Work item
Restate exactly the lines from the top of the listing below to the line containing "Отзывы о программе"; the remaining lines are not wanted.

(Beginning of Data records)

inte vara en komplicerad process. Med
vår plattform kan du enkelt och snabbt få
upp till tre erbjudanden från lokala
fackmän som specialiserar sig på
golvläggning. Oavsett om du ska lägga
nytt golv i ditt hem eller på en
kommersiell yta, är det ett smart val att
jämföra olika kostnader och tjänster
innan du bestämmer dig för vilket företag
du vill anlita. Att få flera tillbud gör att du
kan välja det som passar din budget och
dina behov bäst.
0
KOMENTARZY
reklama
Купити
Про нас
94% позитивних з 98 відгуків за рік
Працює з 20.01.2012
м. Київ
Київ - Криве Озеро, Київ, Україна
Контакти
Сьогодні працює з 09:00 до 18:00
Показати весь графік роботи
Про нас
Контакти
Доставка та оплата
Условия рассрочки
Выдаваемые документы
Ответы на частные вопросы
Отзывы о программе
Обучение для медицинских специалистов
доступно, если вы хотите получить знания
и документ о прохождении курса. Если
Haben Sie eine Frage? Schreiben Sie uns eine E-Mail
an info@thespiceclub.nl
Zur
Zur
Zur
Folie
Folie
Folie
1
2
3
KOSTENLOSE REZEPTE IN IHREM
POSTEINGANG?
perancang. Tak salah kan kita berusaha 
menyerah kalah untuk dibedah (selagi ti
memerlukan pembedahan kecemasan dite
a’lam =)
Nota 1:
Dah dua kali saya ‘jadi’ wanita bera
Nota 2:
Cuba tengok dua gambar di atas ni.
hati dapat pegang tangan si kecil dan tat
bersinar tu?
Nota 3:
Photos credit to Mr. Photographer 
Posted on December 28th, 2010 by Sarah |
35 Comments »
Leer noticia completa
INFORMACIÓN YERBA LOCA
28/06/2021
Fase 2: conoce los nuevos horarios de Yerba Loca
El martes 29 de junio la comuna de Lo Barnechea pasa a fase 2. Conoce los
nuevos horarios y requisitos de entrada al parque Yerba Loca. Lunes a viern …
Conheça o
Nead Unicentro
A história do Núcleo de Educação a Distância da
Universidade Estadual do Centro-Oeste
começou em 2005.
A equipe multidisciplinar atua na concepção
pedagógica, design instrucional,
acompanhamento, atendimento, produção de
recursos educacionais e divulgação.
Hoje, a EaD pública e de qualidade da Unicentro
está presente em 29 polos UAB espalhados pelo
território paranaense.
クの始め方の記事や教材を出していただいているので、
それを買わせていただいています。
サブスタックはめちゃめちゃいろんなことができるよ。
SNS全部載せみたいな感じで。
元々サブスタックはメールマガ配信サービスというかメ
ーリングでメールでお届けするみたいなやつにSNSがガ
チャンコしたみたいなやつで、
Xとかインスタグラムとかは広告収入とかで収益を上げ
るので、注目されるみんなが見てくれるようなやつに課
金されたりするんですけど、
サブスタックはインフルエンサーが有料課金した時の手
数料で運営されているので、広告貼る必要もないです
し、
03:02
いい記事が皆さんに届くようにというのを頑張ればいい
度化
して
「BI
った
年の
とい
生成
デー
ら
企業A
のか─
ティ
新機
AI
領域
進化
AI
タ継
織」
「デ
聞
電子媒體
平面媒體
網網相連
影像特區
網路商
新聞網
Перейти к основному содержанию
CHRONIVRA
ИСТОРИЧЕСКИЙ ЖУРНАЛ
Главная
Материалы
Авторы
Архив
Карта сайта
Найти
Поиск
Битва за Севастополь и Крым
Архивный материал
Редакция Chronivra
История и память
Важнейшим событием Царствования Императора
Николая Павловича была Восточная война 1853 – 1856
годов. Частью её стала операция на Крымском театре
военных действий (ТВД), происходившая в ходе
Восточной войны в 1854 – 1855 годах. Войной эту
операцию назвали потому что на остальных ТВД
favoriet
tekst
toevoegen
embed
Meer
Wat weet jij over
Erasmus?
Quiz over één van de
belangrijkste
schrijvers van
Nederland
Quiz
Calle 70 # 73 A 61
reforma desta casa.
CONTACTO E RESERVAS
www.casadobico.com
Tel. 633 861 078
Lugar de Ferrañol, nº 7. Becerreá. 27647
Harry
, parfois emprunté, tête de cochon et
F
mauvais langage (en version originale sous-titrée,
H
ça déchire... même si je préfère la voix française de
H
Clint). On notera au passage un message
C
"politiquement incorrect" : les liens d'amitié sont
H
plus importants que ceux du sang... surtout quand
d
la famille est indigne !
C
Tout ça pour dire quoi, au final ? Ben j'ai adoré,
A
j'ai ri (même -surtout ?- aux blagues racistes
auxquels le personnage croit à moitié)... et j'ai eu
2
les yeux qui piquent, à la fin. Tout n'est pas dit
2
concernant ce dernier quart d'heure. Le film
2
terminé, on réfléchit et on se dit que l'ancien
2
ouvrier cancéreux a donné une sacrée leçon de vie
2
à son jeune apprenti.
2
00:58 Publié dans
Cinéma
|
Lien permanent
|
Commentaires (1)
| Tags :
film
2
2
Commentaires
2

(End of Data records)

Task solution
inte vara en komplicerad process. Med
vår plattform kan du enkelt och snabbt få
upp till tre erbjudanden från lokala
fackmän som specialiserar sig på
golvläggning. Oavsett om du ska lägga
nytt golv i ditt hem eller på en
kommersiell yta, är det ett smart val att
jämföra olika kostnader och tjänster
innan du bestämmer dig för vilket företag
du vill anlita. Att få flera tillbud gör att du
kan välja det som passar din budget och
dina behov bäst.
0
KOMENTARZY
reklama
Купити
Про нас
94% позитивних з 98 відгуків за рік
Працює з 20.01.2012
м. Київ
Київ - Криве Озеро, Київ, Україна
Контакти
Сьогодні працює з 09:00 до 18:00
Показати весь графік роботи
Про нас
Контакти
Доставка та оплата
Условия рассрочки
Выдаваемые документы
Ответы на частные вопросы
Отзывы о программе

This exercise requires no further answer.